The task: Images are not part of the copy; transcribe all the data exactly.

Dataset records:

= Beginning of Section =

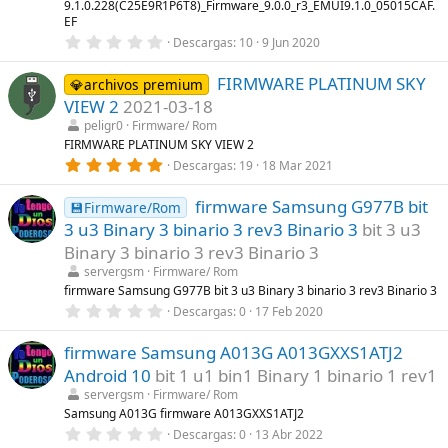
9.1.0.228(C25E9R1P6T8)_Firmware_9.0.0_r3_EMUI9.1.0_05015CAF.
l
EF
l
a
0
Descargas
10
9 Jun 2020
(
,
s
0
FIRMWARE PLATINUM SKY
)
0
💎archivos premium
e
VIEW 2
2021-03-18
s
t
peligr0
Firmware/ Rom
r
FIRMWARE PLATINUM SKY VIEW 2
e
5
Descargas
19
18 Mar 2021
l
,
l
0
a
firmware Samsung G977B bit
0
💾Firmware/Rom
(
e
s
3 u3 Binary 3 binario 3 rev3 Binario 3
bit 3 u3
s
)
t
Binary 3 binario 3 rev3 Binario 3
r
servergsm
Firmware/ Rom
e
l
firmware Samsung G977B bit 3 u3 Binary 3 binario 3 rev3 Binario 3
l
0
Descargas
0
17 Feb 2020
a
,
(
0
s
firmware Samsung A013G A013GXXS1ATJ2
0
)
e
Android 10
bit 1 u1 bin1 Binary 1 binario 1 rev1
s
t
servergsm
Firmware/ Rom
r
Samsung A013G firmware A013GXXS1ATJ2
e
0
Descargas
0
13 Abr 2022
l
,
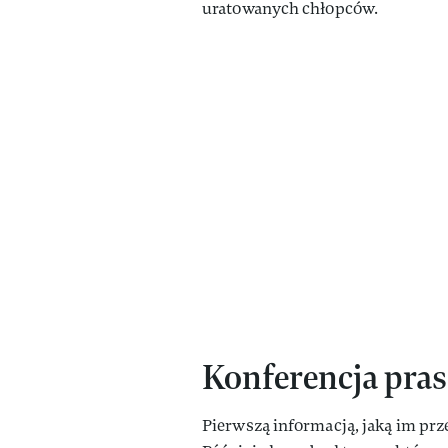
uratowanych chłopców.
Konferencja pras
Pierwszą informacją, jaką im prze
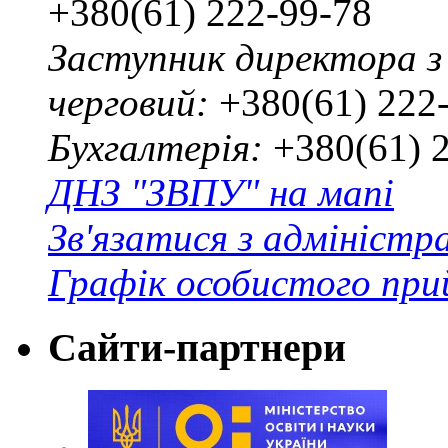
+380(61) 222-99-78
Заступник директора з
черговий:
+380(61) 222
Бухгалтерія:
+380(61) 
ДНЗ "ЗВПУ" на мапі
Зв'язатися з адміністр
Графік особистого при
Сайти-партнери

= End of Section =

Exercise solution:
9.1.0.228(C25E9R1P6T8)_Firmware_9.0.0_r3_EMUI9.1.0_05015CAF.
l
EF
l
a
0
Descargas
10
9 Jun 2020
(
,
s
0
FIRMWARE PLATINUM SKY
)
0
💎archivos premium
e
VIEW 2
2021-03-18
s
t
peligr0
Firmware/ Rom
r
FIRMWARE PLATINUM SKY VIEW 2
e
5
Descargas
19
18 Mar 2021
l
,
l
0
a
firmware Samsung G977B bit
0
💾Firmware/Rom
(
e
s
3 u3 Binary 3 binario 3 rev3 Binario 3
bit 3 u3
s
)
t
Binary 3 binario 3 rev3 Binario 3
r
servergsm
Firmware/ Rom
e
l
firmware Samsung G977B bit 3 u3 Binary 3 binario 3 rev3 Binario 3
l
0
Descargas
0
17 Feb 2020
a
,
(
0
s
firmware Samsung A013G A013GXXS1ATJ2
0
)
e
Android 10
bit 1 u1 bin1 Binary 1 binario 1 rev1
s
t
servergsm
Firmware/ Rom
r
Samsung A013G firmware A013GXXS1ATJ2
e
0
Descargas
0
13 Abr 2022
l
,
uratowanych chłopców.
Konferencja pras
Pierwszą informacją, jaką im prze
+380(61) 222-99-78
Заступник директора з
черговий:
+380(61) 222
Бухгалтерія:
+380(61) 
ДНЗ "ЗВПУ" на мапі
Зв'язатися з адміністр
Графік особистого при
Сайти-партнери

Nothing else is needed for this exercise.